What is being asked: Only the final stretch of the data is wanted: reproduce the line containing "Underwater shot" and each line after it, exactly.

Records from a data source
* * * * * * * * *

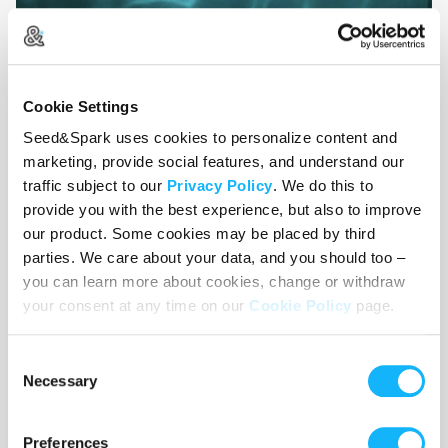
Cookie Settings
Seed&Spark uses cookies to personalize content and
Underwater shot
marketing, provide social features, and understand our
Costs $1,000
traffic subject to our
Privacy Policy
. We do this to
provide you with the best experience, but also to improve
It would be hella cool! One of our most pivotal moments
our product. Some cookies may be placed by third
with the characters.
parties. We care about your data, and you should too –
you can learn more about cookies, change or withdraw
your consent at any time on our
Cookie Policy
page.
Consent
Necessary
Selection
Preferences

* * * * * * * * *

Result:
Underwater shot
marketing, provide social features, and understand our
Costs $1,000
traffic subject to our
Privacy Policy
. We do this to
provide you with the best experience, but also to improve
It would be hella cool! One of our most pivotal moments
our product. Some cookies may be placed by third
with the characters.
parties. We care about your data, and you should too –
you can learn more about cookies, change or withdraw
your consent at any time on our
Cookie Policy
page.
Consent
Necessary
Selection
Preferences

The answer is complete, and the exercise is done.